I really thrive off learning new things and figuring out how the component pieces fit together. When do you use X over Y? How do we make Z more efficient? I don't want to be an SME. I want to be a jack-of-all-trades who can do a pretty damn good job in a lot of areas--can get a lot done myself, but I also know when to lean on the SME. An architect, maybe.
I've been working the past couple years in a data engineering/data munging capacity (pandas + Spark et al.). I feel like I've wrung all I can from that. More recently, my team has transformed such that I'm doing more backend web development (APIs, Flask, AWS infrastructure, etc.). I enjoy those elements, a lot, because figuring out what technology is appropriate and connecting the pieces together fits into that broader architectural piece I enjoy. I think ultimately I would like to do application development.
I was approached by another team about a machine learning engineer opportunity.
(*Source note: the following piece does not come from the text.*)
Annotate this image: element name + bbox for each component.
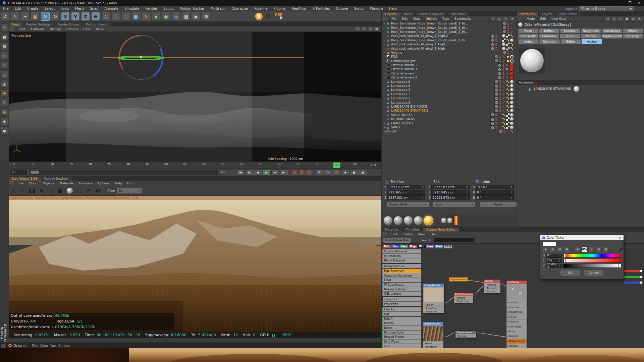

They want to build a library to simplify and productionalize models so that our data scientists can simply focus on the statistics aspect. e.g., instead of 20 steps to handle hyperparameter tuning or RIM weighting, they can just call one function. No boilerplate. It's very little about the math and mostly about software architecture.
I have no interest in data science, honestly. But I'm not happy in my current role (PO is a nightmare), and I think there is intrinsic value in learning how to design libraries and architect code in a meaningful way.
With that said, given my goal of being a jack-of-all-trades application developer, is it likely pursing will pigeonhole me into data science-adjacent pursuits, especially given my data engineering background? Or is it likely the experience will be transferrable?